Like Jews living anywhere in the world, as a people disentitled and exiled from their land of heritage and cultural-religious birth, the great diaspora saw a huge dispersal and efforts to integrate socially and culturally wherever haven was found, while remaining loyal to Judaism. The former engaged with in difficulty within indigenous populations viewing Jews as 'different' and alien, the latter eliciting contempt and derision, setting Jews aside from the mainstream; interlopers despite centuries of living where they were never accepted.

Poland was one such place. Jews thrived there in their small towns and villages, eking out a living for themselves as small tradesmen, doing their utmost to have good relations with their neighbours. Sometimes reciprocated, often not. After the Nazi occupation of Poland, 90% of the vast Polish Jewish population had been annihilated; approximately three million Polish Jews. Half of the six million European Jews whom the Holocaust had destroyed were Polish Jews.

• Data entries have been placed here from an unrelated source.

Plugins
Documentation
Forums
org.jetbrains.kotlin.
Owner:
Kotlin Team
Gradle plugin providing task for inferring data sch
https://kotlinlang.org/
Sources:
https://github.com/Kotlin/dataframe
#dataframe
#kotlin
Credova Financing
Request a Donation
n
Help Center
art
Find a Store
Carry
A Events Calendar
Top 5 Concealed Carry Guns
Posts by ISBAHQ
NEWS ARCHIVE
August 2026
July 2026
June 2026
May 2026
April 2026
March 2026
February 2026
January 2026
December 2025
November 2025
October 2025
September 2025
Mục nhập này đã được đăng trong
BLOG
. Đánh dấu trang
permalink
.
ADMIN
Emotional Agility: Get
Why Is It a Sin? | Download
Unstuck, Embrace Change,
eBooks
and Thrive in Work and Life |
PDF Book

With that great a population of Jews in the country where over a thousand years there were welcoming times for Jews and disastrously-dangerous times for Jewish life, it is little wonder that Poles, nostalgic for historical times past, including the presence of Jews in daily life, would like to memorialize that recent past. Official Poland renounced anti-Semitism. After the end of World War II, some Polish Jewish survivors attempting to return to their villages discovered their properties in the hands of their neighbours.

Some of the returnees were threatened, some of them were killed in fresh pogroms, and many determined their best course of action would be a long-delayed return to Palestine, which was then Jewish, not Arab. Only later did Arabs living in Palestine co-opt for themselves the identity of "Palestinians" as distinct from Palestinian Jews of history, past and recent. What current residents of Bilgoraj are preserving is the long-gone status of a majority-Jewish population of the town.

Some five thousand Jews had lived in Bilgoraj, representing over 60 percent of its population. Those who survived the war years were the 500 families who had left the town to flee for haven to the Soviet Union in advance of the Nazi occupation. All those who had remained in Bilgoraj were lost in the Holocaust. During the Nazi occupation the Jewish hospital, synagogue and school were all destroyed, with the stones from Jewish cemeteries hauled off to pave the streets with.

To honour the Tatar Muslims who once also lived in Bilgoraj, the retired Polish businessman who is the inspiration for the renewal of Jewish presence in the town, in the total absence of Jews themselves and funding the architectural restoration of the town's once-famous synagogue, plans are advanced to rebuild its mosque. Wooden homes have been built to replicate those that people once lived in before the war. One of which replicates the home of Isaac Bashevis Singer, the Yiddish Polish novelist and Nobel Laureate.